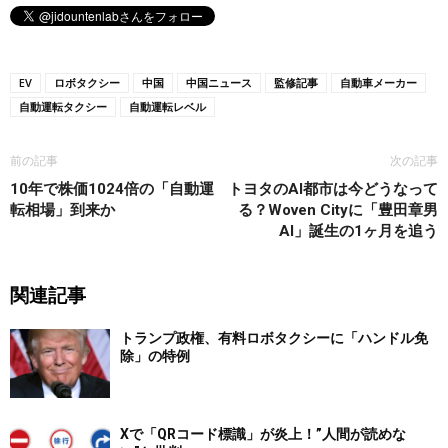
EV
ロボタクシー
中国
中国ニュース
監修記事
自動車メーカー
自動運転タクシー
自動運転レベル
前の記事
次の記事
10年で株価1024倍の「自動運
トヨタのAI都市は今どうなって
転相場」到来か
る？Woven Cityに「豊田章男
AI」誕生の1ヶ月を追う
関連記事
トランプ政権、有料ロボタクシーに「ハンドル免
除」の特例
Xで「QRコード標識」が炎上！”人間が読めな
+++
**TASK ITEM:** Could you retype the records above exactly, omitting the pictures?

**OUTPUT OF THE EXERCISE:**
EV
ロボタクシー
中国
中国ニュース
監修記事
自動車メーカー
自動運転タクシー
自動運転レベル
前の記事
次の記事
10年で株価1024倍の「自動運
トヨタのAI都市は今どうなって
転相場」到来か
る？Woven Cityに「豊田章男
AI」誕生の1ヶ月を追う
関連記事
トランプ政権、有料ロボタクシーに「ハンドル免
除」の特例
Xで「QRコード標識」が炎上！”人間が読めな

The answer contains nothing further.